The listing is to be repeated exactly, and its pictures are to be left out.

======

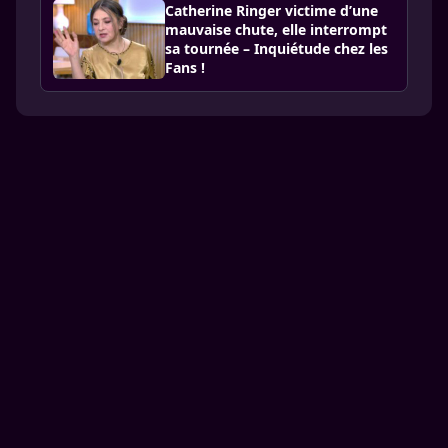
Catherine Ringer victime d’une
mauvaise chute, elle interrompt
sa tournée – Inquiétude chez les
Fans !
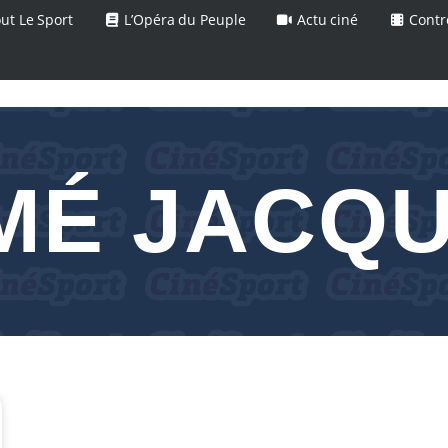
ut Le Sport
L’Opéra du Peuple
Actu ciné
Contr
MÉ JACQ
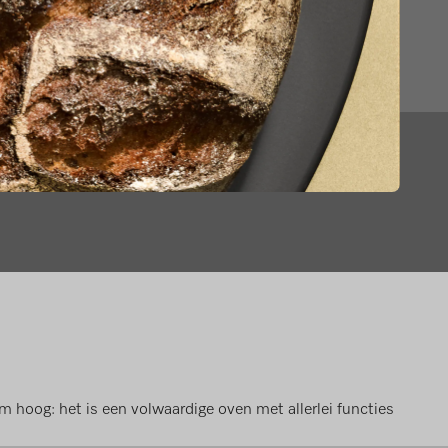
 hoog: het is een volwaardige oven met allerlei functies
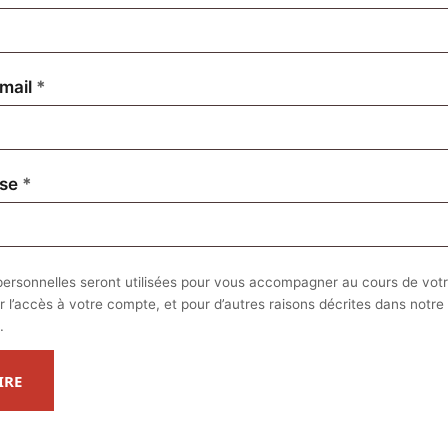
Obligatoire
mail
*
Obligatoire
sse
*
ersonnelles seront utilisées pour vous accompagner au cours de votre
r l’accès à votre compte, et pour d’autres raisons décrites dans notre
.
IRE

======

Answer space:
Catherine Ringer victime d’une
mauvaise chute, elle interrompt
sa tournée – Inquiétude chez les
Fans !
ut Le Sport
L’Opéra du Peuple
Actu ciné
Contr
MÉ JACQ
 hoog: het is een volwaardige oven met allerlei functies
Obligatoire
mail
*
Obligatoire
sse
*
ersonnelles seront utilisées pour vous accompagner au cours de votre
r l’accès à votre compte, et pour d’autres raisons décrites dans notre
.
IRE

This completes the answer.